Using DCAT-AP for research data

Authors
Andrea Perego, Anders Friis-Christensen, Lorenzino Vaccari, Chrisa Tsinaraki
Affiliation
European Commission, Joint Research Centre (JRC)

Abstract

This paper outlines a set of cross-domain requirements for the documentation of scientific data, identified during the development of the corporate data catalogue of the European Commission's Joint Research Centre (JRC).

In particular, we illustrate how we have extended the DCAT application profile for European data portals (DCAT-AP) to accomodate requirements for scientific datasets, and we discuss a number of issues still to be addressed.

Workshop
Smart Descriptions & Smarter Vocabularies (SDSVoc).

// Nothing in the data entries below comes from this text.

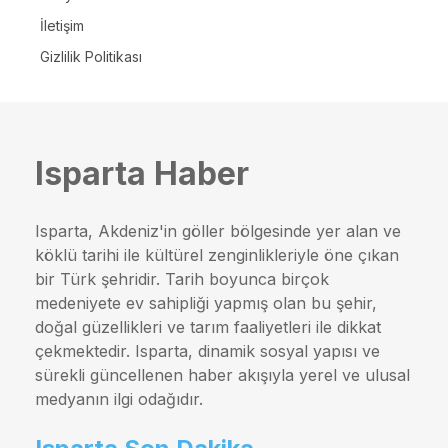
İletişim
Gizlilik Politikası
Isparta Haber
Isparta, Akdeniz'in göller bölgesinde yer alan ve
köklü tarihi ile kültürel zenginlikleriyle öne çıkan
bir Türk şehridir. Tarih boyunca birçok
medeniyete ev sahipliği yapmış olan bu şehir,
doğal güzellikleri ve tarım faaliyetleri ile dikkat
çekmektedir. Isparta, dinamik sosyal yapısı ve
sürekli güncellenen haber akışıyla yerel ve ulusal
medyanın ilgi odağıdır.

Amsterdam, 30 Nov - 1 Dec 2016.
URL
https://www.w3.org/2016/11/sdsvoc/SDSVoc16_paper_27
Last modified
Download PDF
Slides
Download PDF

Disclaimer: The views expressed are purely those of the author and may not in any circumstances be regarded as stating an official position of the European Commission.

Introduction

The overall mission of the Joint Research Centre of the European Commission (JRC) is to support EU policies with independent evidence throughout the whole policy life-cycle. The activities of the JRC span many different research areas, that address and ensure a healthy and safe environment, secure energy supplies, sustainable mobility and consumer health and safety. Thus, the JRC is a multidisciplinary research organisation and the diversity of its research activities poses challenges in the management of data, since different scientific disciplines have their own traditions, standards and best-practices on how to manage and disseminate research information.

In order to provide a basis for better management of data, in 2014 the JRC developed a corporate data policy [JDP], driven by the need of transparency in the policy development cycle, and to facilitate open access to research data, in line with the general Open Data trend.

As part of the activities concerning the implementation of the JRC Data Policy, JRC has set up a corporate catalogue, which is meant to be a single point of access to data produced and/or maintained by JRC. In this context, metadata play a fundamental role, and are meant to address a number of requirements, which include (a) ensuring data documentation and inventory, (b) enabling data discovery and (c) publishing metadata on other catalogues operated by EU institutions and bodies - in particular, the EU Open Data Portal.

The multidisciplinary nature of JRC datasets makes it difficult to define a common metadata schema able to fit all requirements. Therefore, the design of the JRC metadata schema is following a modular approach consisting of a core profile, defining the elements that should be common to all metadata records, and a set of domain-specific extensions.

The reference metadata standard used is the DCAT application profile for European data portals (DCAT-AP) [DCAT-AP] (the de facto EU standard metadata interchange format), and the related domain-specific extensions - namely, GeoDCAT-AP [GeoDCAT-AP] (for geospatial metadata) and StatDCAT-AP (for statistical metadata) [StatDCAT-AP].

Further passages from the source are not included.